Cherrywood Ribeye & Rosemary Herb Medley

Coarse Salt [2 tbsp] but salt to taste Black Pepper [3 tbsp]
Fresh Rosemary [2 sprigs]
Petite White and Purple Potatoes Unsalted Butter [1 stick]
Garlic [3 cloves]
White Onion Chopped [1] Mushrooms [8 oz]
Brussels Sprouts
Olive Oil [ 3 oz]
Fresh Parsley [3 sprigs]

Prepare your Lodge Kickoff Grill for two zone cooking. [A sear side and a lower temp side for slow cooking. Simply stack/add more hot coals to one side of the grill.] Then add cherrywood chunk onto hot coals. 

Lightly coat Ribeye with olive oil, then season generously with your your favorite steak or beef rub. [On quality cuts of meat, salt and pepper work just fine] 

Place steak on the cooler cooking side of your Kickoff Grill. We will be rotating every two minutes, this allows for an even cook, which will cause a nice edge to edge pink hue, no gray bar.

While steak is cooking place your Lodge Skillet on the sear side of the Kickoff Grill, drizzle in some olive oil and allow it to get hot.

As The Lodge Skillet gets hot, start to prepare your medley. Rinse and half your petite potatoes and add them to your now hot skillet will a generous amount of coarse salt and black pepper. 

At this point make sure to check on your steak, making sure no flare ups are happening and the steak isn’t cooking faster than expected.

Thoroughly rinse and halve your brussels sprouts adding them along with your mushrooms and chopped onion to the skillet. Using a wooden spoon to stir the mixture while adding olive oil to lightly coat your medley. 

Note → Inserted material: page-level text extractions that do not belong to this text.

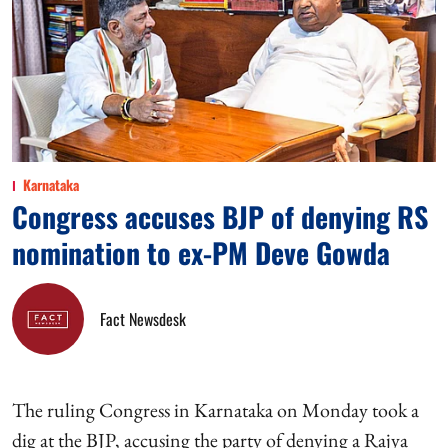
Karnataka
Congress accuses BJP of denying RS
nomination to ex-PM Deve Gowda
Fact Newsdesk
The ruling Congress in Karnataka on Monday took a
dig at the BJP, accusing the party of denying a Rajya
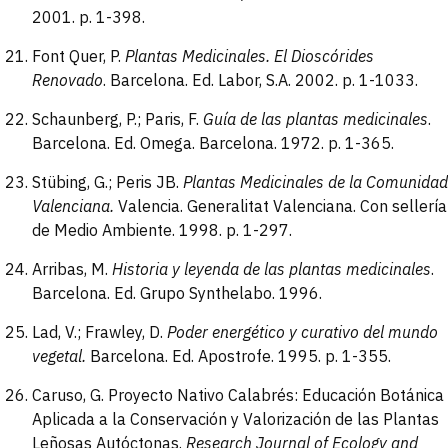
2001. p. 1-398.
Font Quer, P.
Plantas Medicinales. El Dioscórides
Renovado
. Barcelona. Ed. Labor, S.A. 2002. p. 1-1033.
Schaunberg, P.; Paris, F.
Guía de las plantas
medicinales
.
Barcelona. Ed. Omega. Barcelona. 1972. p. 1-365.
Stübing, G.; Peris JB.
Plantas Medicinales de la Comunidad
Valenciana.
Valencia. Generalitat Valenciana. Con sellería
de Medio Ambiente. 1998. p. 1-297.
Arribas, M.
Historia y leyenda de las plantas
medicinales
.
Barcelona. Ed. Grupo Synthelabo. 1996.
Lad, V.; Frawley, D.
Poder energético y
curativo del mundo
vegetal.
Barcelona. Ed. Apostrofe. 1995. p. 1-355.
Caruso, G. Proyecto Nativo Calabrés: Educación Botánica
Aplicada a la Conservación y Valorización de las Plantas
Leñosas Autóctonas.
Research Journal of Ecology and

Add 1 stick of unsalted butter to the Lodge Skillet. Time to add additional flavor to the steak, standing it on its side bone facing down. Using your springs of rosemary and parsley as a brush, dip them into the melting butter then brush your ribeye with the herbs. The heat from the melted butter will help release the oils in the herbs adding additional flavor to your steak. That coupled with the smokiness of the applewood will result in an amazing aromatic and flavorful dish. 

Add two cloves of garlic to the Lodge Skillet and stir. Then remove your steak from the heat and place it onto of your medley. This will allow it to rest, while the falling juices will bast and add additional flavor to your medley. 

Next simply plate your medley and slice steak against the grain for the best eating experience. Enjoy!